Making direct comparisons with classic performances by Mauritzio Pollini, Angela Hewitt and Leif Ove Andsnes, Vanbeckevoort certainly has plenty of energy and forward momentum in the stormy outer movements, but there is sometimes a stiffness of rhythm, and a marked compression of dynamics compared with his peers – as with many modern pianists he tends to play a generalised mf in quiet passages, rarely achieving a true p or pp.
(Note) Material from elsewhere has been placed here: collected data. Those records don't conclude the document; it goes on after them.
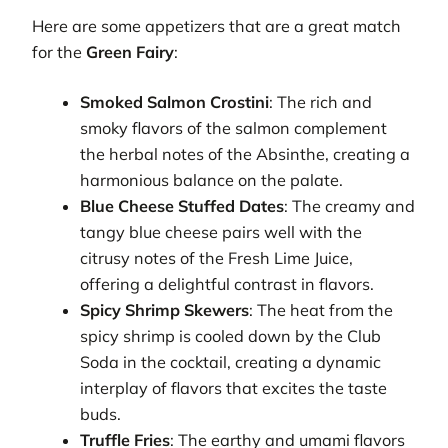
Here are some appetizers that are a great match
for the
Green Fairy
:
Smoked Salmon Crostini
: The rich and
smoky flavors of the salmon complement
the herbal notes of the Absinthe, creating a
harmonious balance on the palate.
Blue Cheese Stuffed Dates
: The creamy and
tangy blue cheese pairs well with the
citrusy notes of the Fresh Lime Juice,
offering a delightful contrast in flavors.
Spicy Shrimp Skewers
: The heat from the
spicy shrimp is cooled down by the Club
Soda in the cocktail, creating a dynamic
interplay of flavors that excites the taste
buds.
Truffle Fries
: The earthy and umami flavors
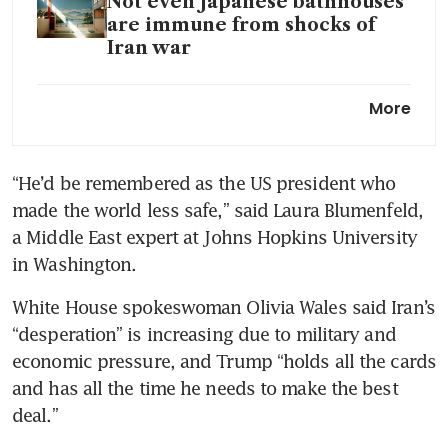
Not even Japanese bathhouses
are immune from shocks of
Iran war
Hormuz closure exposes
More
Taiwan and Korea’s AI energy
trap
“He’d be remembered as the US president who 
made the world less safe,” said Laura Blumenfeld, 
a Middle East expert at Johns Hopkins University 
in Washington.
White House spokeswoman Olivia Wales said Iran’s 
“desperation” is increasing due to military and 
economic pressure, and Trump “holds all the cards 
and has all the time he needs to make the best 
deal.”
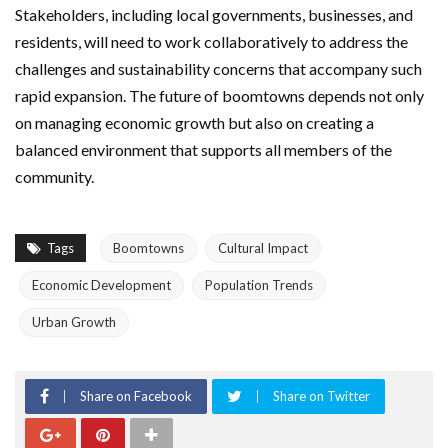
Stakeholders, including local governments, businesses, and
residents, will need to work collaboratively to address the
challenges and sustainability concerns that accompany such
rapid expansion. The future of boomtowns depends not only
on managing economic growth but also on creating a
balanced environment that supports all members of the
community.
Tags
Boomtowns
Cultural Impact
Economic Development
Population Trends
Urban Growth
Share on Facebook
Share on Twitter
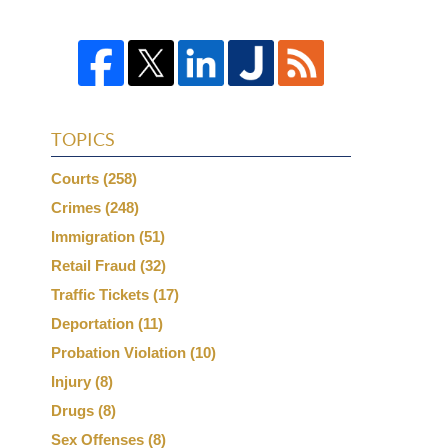
TOPICS
Courts
(258)
Crimes
(248)
Immigration
(51)
Retail Fraud
(32)
Traffic Tickets
(17)
Deportation
(11)
Probation Violation
(10)
Injury
(8)
Drugs
(8)
Sex Offenses
(8)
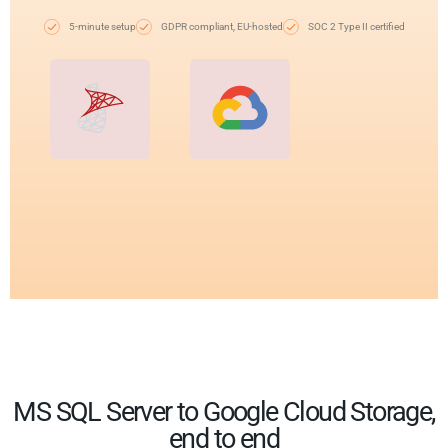
5-minute setup
GDPR compliant, EU-hosted
SOC 2 Type II certified
MS SQL Server to Google Cloud Storage,
end to end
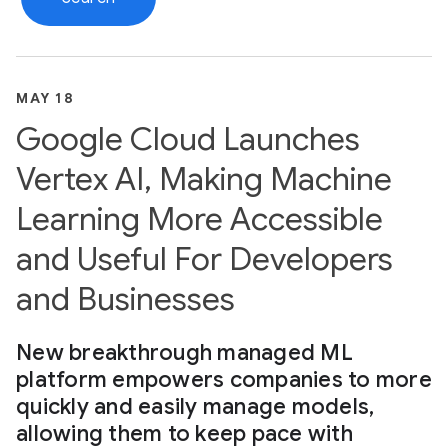
MAY 18
Google Cloud Launches
Vertex AI, Making Machine
Learning More Accessible
and Useful For Developers
and Businesses
New breakthrough managed ML
platform empowers companies to more
quickly and easily manage models,
allowing them to keep pace with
In the Finale, where Pollini’s staccato and rhythmic pulse is clearly depicted, Vanbeckevoort rather favours the movement’s additional “maestoso” instruction, and his textures become somewhat muddy.
Kinderscenen, or Scenes from Childhood, was conceived to convey the musing recollections of childhood by adults, and its 13 miniatures are Schumann at his most poetically inspired. For me, it is Vladimir Horowitz who is the supreme interpreter here; his sense of “Innigkeit” (inwardness) and suspensefully hushed playing makes one hold one’s breath. Vanbeckevoort unfortunately begins with an elementary error. In No.1 he emphasises the second (higher) note in each phrase, shifting the bar’s rhythmic impulse and cheapening Schumann’s exquisitely simple melody. I well remember having my knuckles rapped for this in piano lessons, and I can’t believe no one has corrected him yet! His performance is dedicated and affectionate, but lacks many of the subtle expressive nuances which make Horovitz’s and Hewett’s performances so magically special.
Seeking respite from the fraught situation with Herr Wieck and those clandestine meetings with Clara, Schumann went to Vienna in 1838, bringing back several manuscripts. Faschingsswank aus Wien is a “great romantic sonata” and like the F sharp minor sonata it boils with passion and also portrays the political turmoil of the Austrian capital under the Metternich regime (Schumann sneaks in references to the banned Marseillaise). Somewhat neglected in the Schumann recording canon, it has had few true advocates, although Sviatoslav Richter was one.
To my ears, Vanbeckevoort gives the Faschingsswank the best performance on the disk, and probably one of the finest available. He avoids Richter’s militaristic triumphalism in the first movement, playing with a real swing and forward momentum but in a slightly slower tempo, which allows him to describe the melodic arcs most effectively. The curiously dejected Romanze, with its drooping melodic lines, glows more colourfully than Richter’s, Vanbeckevoort’s Scherzino is more sneakily humorous than Richter’s and his head-long Finale (“highest speed”) gets him to live dangerously with thrilling effect.
At times one feels that Vanbeckevoort is indulging himself in the sound of the glorious piano and its friendly acoustic setting in the Concert Hall of the Royal Conservatory of Brussels. And well he might; the recording is magnificent, with rich growling bass, sonorous mid-range and crystalline treble. This has to be one of the best sonic presentations of a Schumann recital available at the time of writing, and the wonderful sonics of this disc considerably added to my enjoyment. The sound is something that Schumann himself could only dream of.
While there are certainly some issues with the performances, the programme as a whole works very well, and the Faschingsswank is excellent. Vanbeckevoort is at the start of his recording career, and I look forward to hearing how he tackles these pieces in a decade or so. Well worth exploring if Schumann’s music is for you.